The interesting thing for me in the Ortas’ work is not just the subject of sharing food, community gatherings and spontaneous public meetings, but the method which the artists used to present the work through all the details of shapes, words and colours on the food plates, and then giving these pieces as a home gift of art to each individual participant "At the end of the meal, each guest took home their porcelain plate contributing to a ripple effect of conversations from the table, to the civic space, to the private sphere, and back to the table" (Studio-Orta.com. 2013).
This reflects a vineyard, generosity and kindness, showing clearly how you give your best to strangers, and it represents the utmost degree of giving. I started to think about the way that I need to create interest in the details of drawing and narrative in a fabric piece installation to present this piece of art as a gift for participants (see Figure 8) which in my view reflects the aspect of tenderness and generosity. Because of the isolation created by the Covid 19 lockdowns, I tried to apply this experience in another way by sending my work to people in their homes for them to create these spaces in their own surroundings so that I could observe the behaviour resulting from the experiment in the pictures and the video which I sent. I wanted to extend this experience by presenting it in social spaces where I could directly observe the participants’ interaction.
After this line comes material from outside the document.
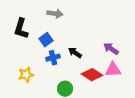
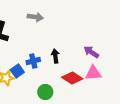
blue square: (46, 40) -> (17, 71), moved
black arrow: (75, 53) -> (55, 56), turned 48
The Taiwanese installation artist, Etopia
The Taiwanese installation artist Etopia created a unique experience by presenting five different dishes for the audience in a quiet atmosphere, stimulating all five senses and creating an ideal society formed by a social bond by inviting people to share in community participation and reflection and to exchange ideas in discussions, enjoy cultural collisions and fusion between the distinct ethnic, age and social groups of Taiwan.
Each dish in this work reflected a different meaning and concept of the cultural fusion which had occurred as a result of the experience of colonialism in Taiwan. I want to create an installation piece of fabric which incorporates several traditional cultural items, dates, Arabic coffee, saffron and cardamom, which represent the traditional Saudi culture of hospitality in new place in a social experiment designed for participants to enjoy, communicate and create a new context for the original culture by interacting with people who have no background in my culture.
The installation will stimulate the five senses in a way which incorporates the traditional hospitality of welcoming a guest with the smell of incense and coffee while paying attention to the general atmosphere of sitting together.